Muswil IPM Sumbar, Mendikbud-RI Minta Sekolah Muhammadiyah Revitalisasi Sistem Pendidikan

Mendikbud RI, Muhadjir Effendy menyampaikan orasi kebangsaan terkait Konsolidasi Pendidikan Muhammadiyah di Sumatera Barat
Mendikbud RI, Muhadjir Effendy menyampaikan orasi kebangsaan terkait Konsolidasi Pendidikan Muhammadiyah di Sumatera Barat (Humas dan Protokol Pemko Solok)

SOLOK KOTA, KLIKPOSITIF  -- Mentri pendidikan dan kebudayaan Republik Indonesia, Muhadjir Effendy membuka secara resmi Musyawarah Wilayah (Muswil) ke XXI Ikatan Pelajar Muhammadiyah (IPM) Sumatera Barat, Minggu (8/9) di Gedung Kubuang Tigobaleh.

Turut dihadiri Ketua umum PP IPM Hafiz Safaturrahman, Ketua PW IPM Sumbar Farid Anshar Alghifari, Walikota Solok Zul Elfian, Wali Kota Padang Panjang, Fadly Amran, Kepala Dinas Pendidikan Provinsi Sumatera Barat Adib Fiqri, serta Ikatan Pelajar Muhammadiyah se Sumbar.

Menteri Pendidikan dan Kebudayaan RI Muhadjir Effendi meminta agar Musyawarah Wilayah provinsi menjadi momentum baru untuk menggerakkan IPM Sumatera Barat agar lebih maju, bertenaga dan memiliki visi yang jelas dalam segala lini kehidupan.

Baca Juga

"Muhammadiyah merupakan bagian dari pelopor sebelum Indonesia merdeka, muhammadiyah telah memikirkan dan menyelenggarakan pendidikan ketika Negara belum memikirkan pendidikan," sebut Mendikbud.

Dijelaskannya, Pendidikan yang diselenggarakan Muhammadiyah waktu dulu disebut pendidikan sistem klasikal, dan pemerintah Negara Indonesia dulu juga meniru apa yang telah dilakukan oleh Muhammadiyah.

Peran Muhammadiyah sebagai pelopor sudah diakui oleh bangsa dan negara Indonesia.
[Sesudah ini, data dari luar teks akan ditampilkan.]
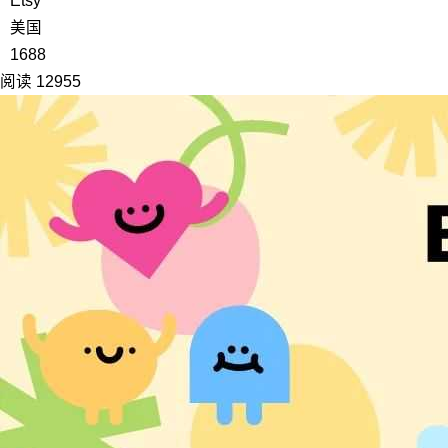
Etsy
美国
1688
阅读 12955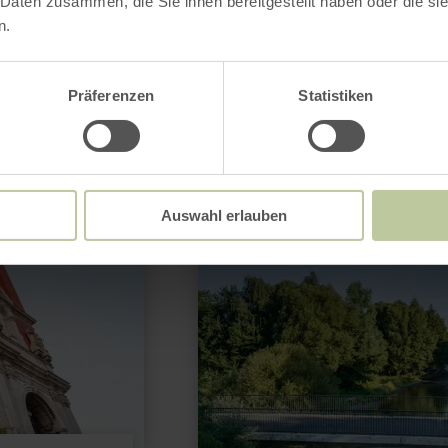
könnte auch noch
 Daten zusammen, die Sie ihnen bereitgestellt haben oder die s
n.
ressant sein
Präferenzen
Statistiken
mehr
erfahren
zu:
Auswahl erlauben
Tagestour:
RurUfer-
Radweg
(Jülich-
Heimbach)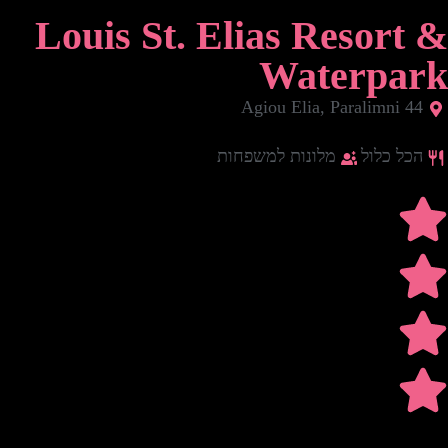
Louis St. Elias Resort &
Waterpark
44 Agiou Elia, Paralimni
הכל כלול
מלונות למשפחות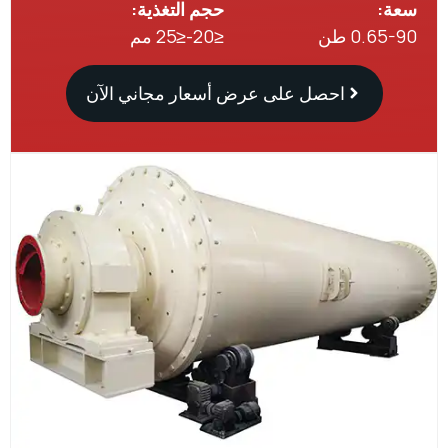
:
حجم التغذية:
0. طن
≤20-≤25 مم
احصل على عرض أسعار مجاني الآن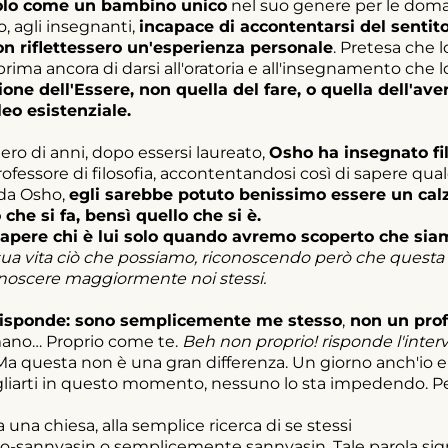
colo come un bambino unico
nel suo genere per le doma
o, agli insegnanti,
incapace di accontentarsi del sentito 
non riflettessero un'esperienza personale
. Pretesa che l
ima ancora di darsi all'oratoria e all'insegnamento che l
one dell'Essere, non quella del fare, o quella dell'aver
leo esistenziale.
o di anni, dopo essersi laureato,
Osho ha insegnato fil
rofessore di filosofia, accontentandosi così di sapere qua
rda Osho,
egli sarebbe potuto benissimo essere un cal
he si fa, bensì quello che si è.
apere chi è lui solo quando avremo scoperto che sia
la sua vita ciò che possiamo, riconoscendo però che questa
conoscere maggiormente noi stessi.
isponde: sono semplicemente me stesso
,
non un prof
ano… Proprio come te.
Beh non proprio! risponde l'interv
a questa non è una gran differenza. Un giorno anch'io 
svegliarti in questo momento, nessuno lo sta impedendo. Pe
una chiesa, alla semplice ricerca di se stessi
eo-sannyasin o semplicemente sannyasin. Tale parola signif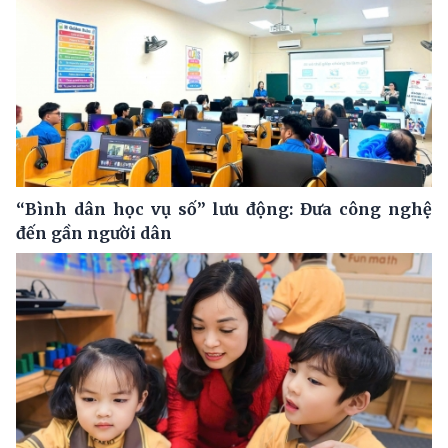
“Bình dân học vụ số” lưu động: Đưa công nghệ
đến gần người dân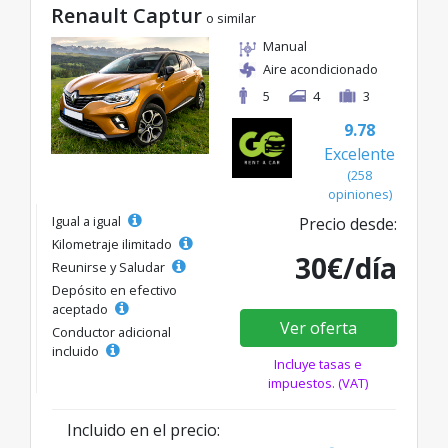
Renault Captur
o similar
Manual
Aire acondicionado
5
4
3
9.78
Excelente
(258
opiniones)
Igual a igual
Precio desde:
Kilometraje ilimitado
30€/día
Reunirse y Saludar
Depósito en efectivo
aceptado
Ver oferta
Conductor adicional
incluido
Incluye tasas e
impuestos. (VAT)
Incluido en el precio: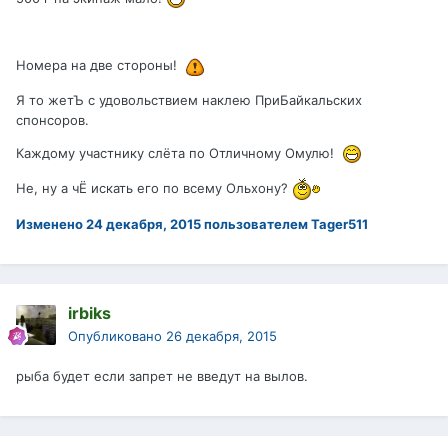
Номера на две стороны!
Я то жетЪ с удовольствием наклею ПриБайкальских
спонсоров.
Каждому участнику слёта по Отличному Омулю!
Не, ну а чЁ искать его по всему Ольхону?
Изменено
24 декабря, 2015
пользователем Tager511
irbiks
Опубликовано
26 декабря, 2015
рыба будет если запрет не введут на вылов.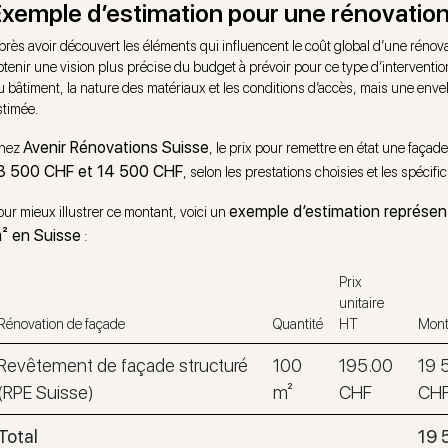
Exemple d’estimation pour une rénovation
près avoir découvert les éléments qui influencent le coût global d’une réno
btenir une vision plus précise du budget à prévoir pour ce type d’intervention 
u bâtiment, la nature des matériaux et les conditions d’accès, mais une env
stimée.
Avenir Rénovations Suisse
hez
, le prix pour remettre en état une façad
3 500 CHF et 14 500 CHF
, selon les prestations choisies et les spécific
exemple d’estimation représen
our mieux illustrer ce montant, voici un
² en Suisse
:
Prix
unitaire
Rénovation de façade
Quantité
HT
Mont
Revêtement de façade structuré
100
195.00
19 
(RPE Suisse)
m²
CHF
CH
Total
19 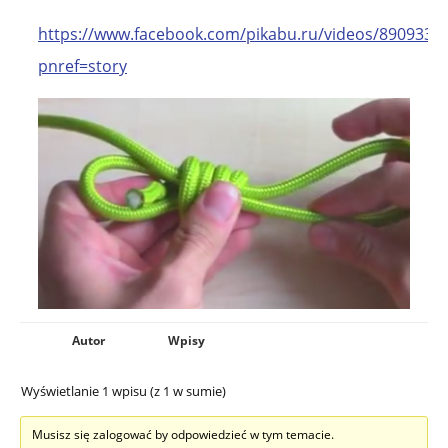
https://www.facebook.com/pikabu.ru/videos/8909330
pnref=story
Autor
Wpisy
Wyświetlanie 1 wpisu (z 1 w sumie)
Musisz się zalogować by odpowiedzieć w tym temacie.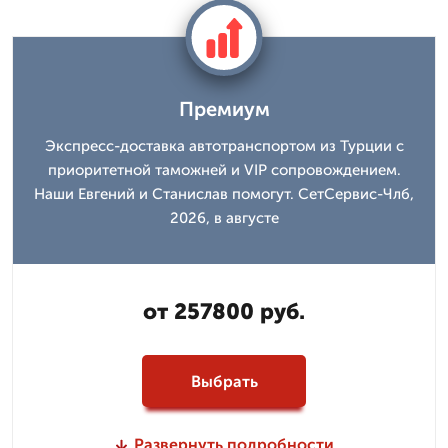
Премиум
Экспресс-доставка автотранспортом из Турции с
приоритетной таможней и VIP сопровождением.
Наши Евгений и Станислав помогут. СетСервис-Члб,
2026, в августе
от 257800 руб.
Выбрать
Развернуть подробности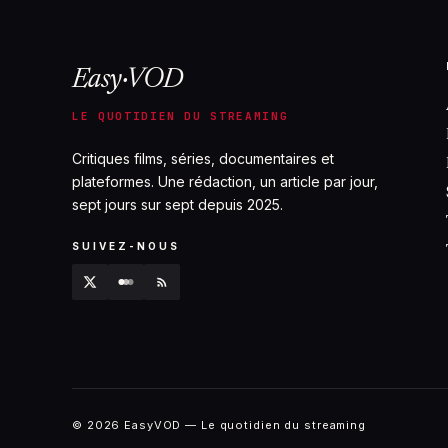
Easy·VOD
LE QUOTIDIEN DU STREAMING
Critiques films, séries, documentaires et
plateformes. Une rédaction, un article par jour,
sept jours sur sept depuis 2025.
SUIVEZ-NOUS
© 2026 EasyVOD — Le quotidien du streaming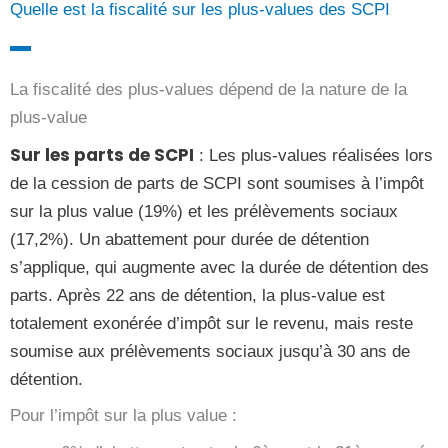
Quelle est la fiscalité sur les plus-values des SCPI
La fiscalité des plus-values dépend de la nature de la
plus-value
Sur les parts de SCPI
: Les plus-values réalisées lors
de la cession de parts de SCPI sont soumises à l’impôt
sur la plus value (19%) et les prélèvements sociaux
(17,2%). Un abattement pour durée de détention
s’applique, qui augmente avec la durée de détention des
parts. Après 22 ans de détention, la plus-value est
totalement exonérée d’impôt sur le revenu, mais reste
soumise aux prélèvements sociaux jusqu’à 30 ans de
détention.
Pour l’impôt sur la plus value :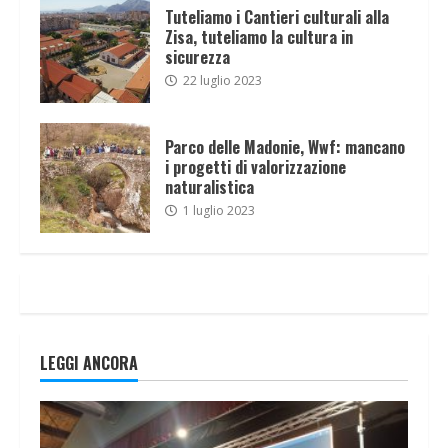
Tuteliamo i Cantieri culturali alla
Zisa, tuteliamo la cultura in
sicurezza
22 luglio 2023
Parco delle Madonie, Wwf: mancano
i progetti di valorizzazione
naturalistica
1 luglio 2023
LEGGI ANCORA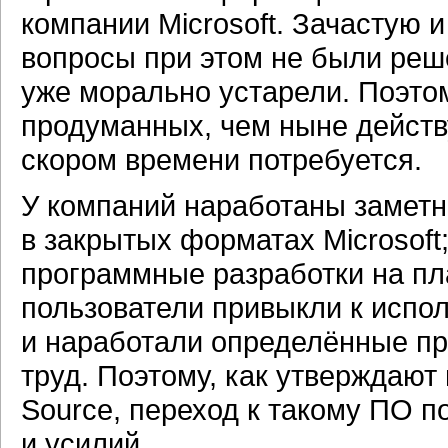
компании Microsoft. Зачастую 
вопросы при этом не были реш
уже морально устарели. Поэто
продуманных, чем ныне действ
скором времени потребуется.
У компаний наработаны заметн
в закрытых форматах Microsoft
программные разработки на пла
пользователи привыкли к испол
и наработали определённые п
труд. Поэтому, как утверждают
Source, переход к такому ПО п
и усилий.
Kendati demikian, seiring berjalannya waktu lahirlah kelompok adopter (peniru). Mereka berusaha menyempurnakan apa yang ditiru.

Hal tersebut, menurutnya, merupakan ancaman dan tantangan bagi seluruh kader Muhammadiyah. Apalagi, adopter jauh telah melakukan penyempurnaan terhadap produk awal yang dihasilkan oleh Muhammadiyah.

"Dulu pendidikan hanya untuk anak pegawai kolonial dan anak-anak Belanda, dari sanalah muhammadiyah menampung masyarakat Indonesia yang miskin dan awam untuk disekolahkan," kenang Muhadjir dihadapan kader Muhammadiyah.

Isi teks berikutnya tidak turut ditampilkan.